Overview


•      Inching towards a Russia-West rapprochement

•      The Idlib headache in Syria continues

•      Russia sings the right tune on Article 370

 

Russia-West engagement intensifies

There is now a discernible change in the tempo and tenor of Russia’s engagement with the West. The tentative steps forward in relations with the US (Review, 6 &7/19) are being reinforced by a stronger thrust from Europe, led by France’s President Macron, who invited President Putin to France about a week before the G7 summit hosted by him. He announced that the discussions with Russia on major international issues would feed into G7 deliberations. 
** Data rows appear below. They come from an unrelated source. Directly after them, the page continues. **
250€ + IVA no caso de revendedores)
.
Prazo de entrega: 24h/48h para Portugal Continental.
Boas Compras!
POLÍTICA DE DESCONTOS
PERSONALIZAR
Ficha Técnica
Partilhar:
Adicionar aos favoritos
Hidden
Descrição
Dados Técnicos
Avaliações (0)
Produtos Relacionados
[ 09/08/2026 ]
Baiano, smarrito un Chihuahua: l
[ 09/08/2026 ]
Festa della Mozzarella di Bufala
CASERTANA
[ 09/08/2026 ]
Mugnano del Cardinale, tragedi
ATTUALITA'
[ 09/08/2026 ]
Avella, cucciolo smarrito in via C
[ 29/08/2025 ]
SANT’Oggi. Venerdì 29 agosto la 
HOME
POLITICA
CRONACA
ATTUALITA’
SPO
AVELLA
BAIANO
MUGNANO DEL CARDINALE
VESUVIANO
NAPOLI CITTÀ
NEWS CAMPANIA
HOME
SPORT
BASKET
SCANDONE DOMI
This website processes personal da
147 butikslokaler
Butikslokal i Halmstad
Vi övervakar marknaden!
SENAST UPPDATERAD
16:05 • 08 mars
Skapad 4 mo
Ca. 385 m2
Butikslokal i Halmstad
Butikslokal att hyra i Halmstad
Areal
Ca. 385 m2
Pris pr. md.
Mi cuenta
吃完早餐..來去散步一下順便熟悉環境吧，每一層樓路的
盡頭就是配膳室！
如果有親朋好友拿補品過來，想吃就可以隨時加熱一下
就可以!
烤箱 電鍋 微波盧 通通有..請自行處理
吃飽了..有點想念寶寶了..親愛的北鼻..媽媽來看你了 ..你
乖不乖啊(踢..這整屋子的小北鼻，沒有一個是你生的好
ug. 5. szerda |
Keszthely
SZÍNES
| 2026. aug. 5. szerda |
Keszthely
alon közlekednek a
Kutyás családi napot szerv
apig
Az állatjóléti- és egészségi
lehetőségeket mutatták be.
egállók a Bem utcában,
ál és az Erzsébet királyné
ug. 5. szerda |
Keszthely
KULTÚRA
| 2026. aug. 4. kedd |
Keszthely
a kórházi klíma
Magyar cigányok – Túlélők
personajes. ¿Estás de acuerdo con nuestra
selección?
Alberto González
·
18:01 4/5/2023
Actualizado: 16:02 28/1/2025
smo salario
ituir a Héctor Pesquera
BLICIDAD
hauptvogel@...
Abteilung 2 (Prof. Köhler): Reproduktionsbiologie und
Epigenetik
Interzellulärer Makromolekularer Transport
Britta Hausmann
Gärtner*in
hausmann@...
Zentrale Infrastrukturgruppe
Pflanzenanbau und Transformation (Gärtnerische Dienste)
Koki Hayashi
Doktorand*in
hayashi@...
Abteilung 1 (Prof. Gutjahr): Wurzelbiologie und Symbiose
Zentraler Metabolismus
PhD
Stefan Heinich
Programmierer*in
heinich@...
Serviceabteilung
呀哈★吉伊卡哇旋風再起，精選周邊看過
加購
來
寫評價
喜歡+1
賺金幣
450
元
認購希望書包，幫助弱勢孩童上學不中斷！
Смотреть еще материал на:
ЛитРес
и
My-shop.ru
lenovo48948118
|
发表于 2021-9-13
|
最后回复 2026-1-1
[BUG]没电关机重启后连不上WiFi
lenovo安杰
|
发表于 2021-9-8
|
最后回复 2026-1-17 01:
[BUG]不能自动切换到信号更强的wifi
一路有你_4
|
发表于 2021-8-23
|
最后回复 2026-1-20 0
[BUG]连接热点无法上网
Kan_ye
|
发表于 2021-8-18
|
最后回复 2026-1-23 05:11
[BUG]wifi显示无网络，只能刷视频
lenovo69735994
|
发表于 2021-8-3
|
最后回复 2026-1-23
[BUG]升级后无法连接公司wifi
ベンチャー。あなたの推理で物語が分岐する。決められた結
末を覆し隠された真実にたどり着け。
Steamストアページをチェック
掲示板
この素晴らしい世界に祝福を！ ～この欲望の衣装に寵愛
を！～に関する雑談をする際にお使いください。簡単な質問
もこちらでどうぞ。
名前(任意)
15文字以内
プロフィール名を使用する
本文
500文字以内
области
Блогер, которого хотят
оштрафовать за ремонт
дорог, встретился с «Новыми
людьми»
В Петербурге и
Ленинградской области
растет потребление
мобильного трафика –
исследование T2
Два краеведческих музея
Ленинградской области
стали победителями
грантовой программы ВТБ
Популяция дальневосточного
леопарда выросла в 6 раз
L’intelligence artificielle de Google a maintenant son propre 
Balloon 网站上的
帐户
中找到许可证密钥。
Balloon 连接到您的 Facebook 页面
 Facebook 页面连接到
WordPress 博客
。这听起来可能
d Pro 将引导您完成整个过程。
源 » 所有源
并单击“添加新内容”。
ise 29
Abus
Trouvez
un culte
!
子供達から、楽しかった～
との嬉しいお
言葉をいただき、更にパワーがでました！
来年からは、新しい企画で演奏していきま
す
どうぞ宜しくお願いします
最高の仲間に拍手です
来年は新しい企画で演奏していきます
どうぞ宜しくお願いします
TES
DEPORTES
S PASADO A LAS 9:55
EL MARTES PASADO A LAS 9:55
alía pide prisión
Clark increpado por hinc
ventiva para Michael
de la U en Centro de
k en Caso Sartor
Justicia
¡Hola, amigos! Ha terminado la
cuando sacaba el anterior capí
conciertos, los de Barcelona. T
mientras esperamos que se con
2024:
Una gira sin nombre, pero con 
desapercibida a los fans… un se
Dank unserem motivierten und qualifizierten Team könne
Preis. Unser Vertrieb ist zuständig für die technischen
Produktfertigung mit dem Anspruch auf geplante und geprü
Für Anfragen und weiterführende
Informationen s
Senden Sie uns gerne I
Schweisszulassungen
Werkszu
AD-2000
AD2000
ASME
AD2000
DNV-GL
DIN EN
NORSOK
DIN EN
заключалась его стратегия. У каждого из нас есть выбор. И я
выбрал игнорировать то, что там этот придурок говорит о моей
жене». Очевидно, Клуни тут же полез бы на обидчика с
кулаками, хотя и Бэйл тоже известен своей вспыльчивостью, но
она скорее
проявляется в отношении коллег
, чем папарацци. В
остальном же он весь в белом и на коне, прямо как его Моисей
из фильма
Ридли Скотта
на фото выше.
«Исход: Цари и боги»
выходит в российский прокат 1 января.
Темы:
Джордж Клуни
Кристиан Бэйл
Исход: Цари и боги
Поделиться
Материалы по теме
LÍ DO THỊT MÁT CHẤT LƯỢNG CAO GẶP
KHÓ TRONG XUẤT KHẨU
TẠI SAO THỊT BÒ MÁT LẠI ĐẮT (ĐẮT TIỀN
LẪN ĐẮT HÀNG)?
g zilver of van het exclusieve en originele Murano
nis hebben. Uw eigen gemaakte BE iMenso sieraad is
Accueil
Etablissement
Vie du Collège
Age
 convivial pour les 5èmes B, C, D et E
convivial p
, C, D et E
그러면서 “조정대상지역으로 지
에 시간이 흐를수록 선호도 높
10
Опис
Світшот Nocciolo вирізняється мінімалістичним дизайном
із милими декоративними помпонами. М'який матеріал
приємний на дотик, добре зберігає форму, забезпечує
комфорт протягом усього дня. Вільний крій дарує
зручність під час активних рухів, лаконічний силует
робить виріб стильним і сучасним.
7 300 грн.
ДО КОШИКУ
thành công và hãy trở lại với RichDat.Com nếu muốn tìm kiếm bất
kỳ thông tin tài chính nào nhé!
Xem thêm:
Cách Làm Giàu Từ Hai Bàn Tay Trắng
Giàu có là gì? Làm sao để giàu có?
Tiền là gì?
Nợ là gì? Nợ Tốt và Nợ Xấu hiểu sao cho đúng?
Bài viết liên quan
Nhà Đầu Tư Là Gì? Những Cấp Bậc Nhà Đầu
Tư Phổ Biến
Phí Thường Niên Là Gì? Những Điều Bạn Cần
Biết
In his public statements, President Macron made a strong case for a rapprochement between Europe and Russia, saying that in the effort to rebuild the world order, Russia-France and Russia-EU relations would play a “key and determinative role”. He said Russia is at the heart of “a Europe extending from Lisbon to Vladivostok”, and hence has a “full place” in the European family. He said France will make every effort to “revise the architecture of trust” between Russia and the European Union. He recalled France’s pivotal role in getting Russia readmitted to full participation in the Council of Europe (which is a European political body promoting human rights and democracy in the continent) last June. France chairs the Committee of Ministers of the Council.  

The Macron-Putin consultations covered Iran and the salvaging of its nuclear deal, on which France has lately been involved in intensive discussions with the Rouhani and Trump Administrations. Russian FM Lavrov said in a subsequent media interaction that some promising progress is being made and that Russia is strongly with France in these efforts. 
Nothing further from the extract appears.